Lutte contre le changement climatique : quand l’argent est aussi au cœur de la bataille

En appelant, dans sa tribune mardi 5 mars dernier, à la création d’une banque européenne du climat, le Président de la République élargit au périmètre européen le constat du manque de financement pour la transition énergétique et la lutte contre le changement climatique. Il sollicite ainsi la mise en place d’outils financiers d’une ampleur inédite pour être à la hauteur des enjeux environnementaux et climatiques de notre temps. Il prend ainsi acte de l’impasse dont notre continent doit sortir pour juguler les émissions de gaz à effet de serre, singulièrement dans le bâtiment et la mobilité pour ce qui concerne la France. Mais, il s’agira aussi d’affecter les fonds alors créés aux actions possédant la plus grande efficacité climatique ! Dans ce même esprit, plusieurs personnalités viennent de lancer l’idée d’un grand Plan Marshall pour le Climat et d’un Pacte Climat Européen.

Nombreux sont ceux qui nous alertent depuis des années sur le dérèglement climatique : pour ne citer que les plus récents, l’ONU, en 2017, constatant l’écart « catastrophique » qui existe entre les engagements des Etats et les efforts qu’il faudrait faire ; les différents rapports du GIEC, dont encore celui de l’automne dernier … Tous ces appels sont récurrents et, pourtant, peu est fait. Pendant ce temps, les événements climatiques anormaux sont de plus en plus fréquents, à l’image de ces températures qui s’envolent à des périodes atypiques de l’année (26 degrés mesurés le 27 février dernier dans le sud de la France, pics de chaleurs en 2018 …).

Prendre de la hauteur pour mesurer le chemin à parcourir

Les constats sont partagés et sans appel : la lutte contre le changement climatique manque d’apports financiers.
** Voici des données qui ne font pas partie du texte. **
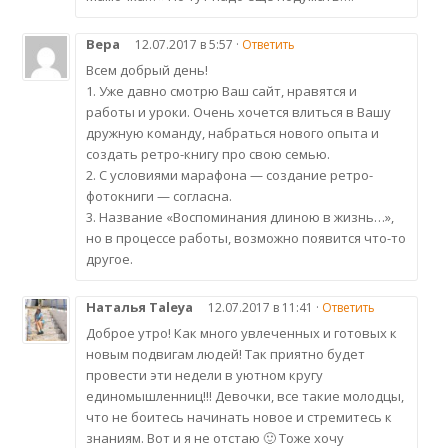
Вера
12.07.2017 в 5:57 ·
Ответить
Всем добрый день!
1. Уже давно смотрю Ваш сайт, нравятся и
работы и уроки. Очень хочется влиться в Вашу
дружную команду, набраться нового опыта и
создать ретро-книгу про свою семью.
2. С условиями марафона — создание ретро-
фотокниги — согласна.
3. Название «Воспоминания длиною в жизнь…»,
но в процессе работы, возможно появится что-то
другое.
Наталья Taleya
12.07.2017 в 11:41 ·
Ответить
Доброе утро! Как много увлеченных и готовых к
новым подвигам людей! Так приятно будет
провести эти недели в уютном кругу
единомышленниц!!! Девочки, все такие молодцы,
что не боитесь начинать новое и стремитесь к
знаниям. Вот и я не отстаю 🙂 Тоже хочу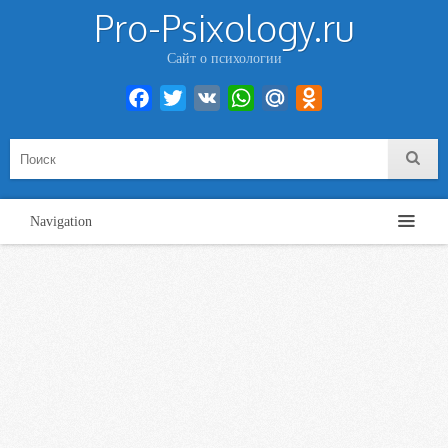
Pro-Psixology.ru
Сайт о психологии
Facebook
Twitter
VK
WhatsApp
Mail.Ru
Odnoklassniki
Navigation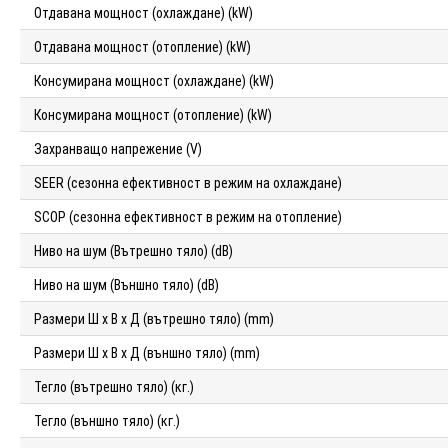
Отдавана мощност (охлаждане) (kW)
Отдавана мощност (отопление) (kW)
Консумирана мощност (охлаждане) (kW)
Консумирана мощност (отопление) (kW)
Захранващо напрежение (V)
SEER (сезонна ефективност в режим на охлаждане)
SCOP (сезонна ефективност в режим на отопление)
Ниво на шум (Вътрешно тяло) (dB)
Ниво на шум (Външно тяло) (dB)
Размери Ш х В х Д (вътрешно тяло) (mm)
Размери Ш х В х Д (външно тяло) (mm)
Тегло (вътрешно тяло) (кг.)
Тегло (външно тяло) (кг.)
Ces derniers, s’ils sont bien orientés et accompagnés de changement de comportements, permettront à l’Europe de prendre le leadership pour des évolutions plus larges au niveau mondial.

Dans une étude récemment présentée chez France Stratégie, l’institut I4CE montre qu’il manque, en France, 10 à 30 milliards d’euros d’investissements par an pour atteindre la trajectoire vers l’Accord de Paris que la France s’est elle-même fixée. Ces montants ne doivent pas nécessairement être des investissements publics, mais peuvent également être portés par le secteur privé. Où l’argent manque-t-il ? On ne parle souvent que des investissements dans l’électricité renouvelable, or c’est le secteur où les opérateurs se sont le plus mobilisés et où les retards sont les plus faibles ! L’argent vient à manquer essentiellement dans la rénovation des logements (5 à 8 milliards €/an) et dans la mobilité bas carbone (5 à 6 milliards €/an) ! Ainsi, ne voulant pas accentuer notre dette financière, nous accentuons collectivement notre « dette climatique », pour reprendre les termes du Président de la République.

Une solution « scandaleusement simple » pour un problème immense !

En sortant du cadre, nous serons capables de relever collectivement le défi climatique tout en améliorant les conditions de niveau de vie des Européens. Des pistes de solutions émergent actuellement en France. Le 19 février, l’organisation pour un « Pacte Finance-Climat » a proposé une solution originale : réserver une partie de la création monétaire européenne à la Transition Energétique. Cette disposition permettrait de desserrer la contrainte des critères de convergence sur le déficit public et faciliterait donc l’orientation de fonds vers les actions favorables à la transition énergétique.

Cette idée « scandaleusement simple » a été lancée devant trois amphithéâtres remplis d’un public à l’image de la mobilisation de la société civile et rassemblait des chefs d’entreprises de tous bords, des étudiants, des personnalités politiques (pas moins de 3 anciens Premiers ministres français étaient présents !). L’ancien président de l’ADEME, Bruno Léchevin, l’économiste Pierre Larrouturou et le climatologue Jean Jouzel ont présenté les ambitions de ce pacte. Selon eux, la mise en œuvre permettrait de dégager plus de 1000 milliards d’euros pour l’Europe. Un montant minimum pour remettre notre continent sur la bonne trajectoire climatique !

Ainsi, si le constat de l’urgence climatique est maintenant largement partagé, l’identification de leviers financiers ne doit pas faire oublier que la lutte contre le dérèglement climatique ne sera efficace que si elle s’accompagne d’un leadership sociétal, politique et économique, seuls leviers réellement efficaces pour des actions larges et cohérentes au niveau mondial.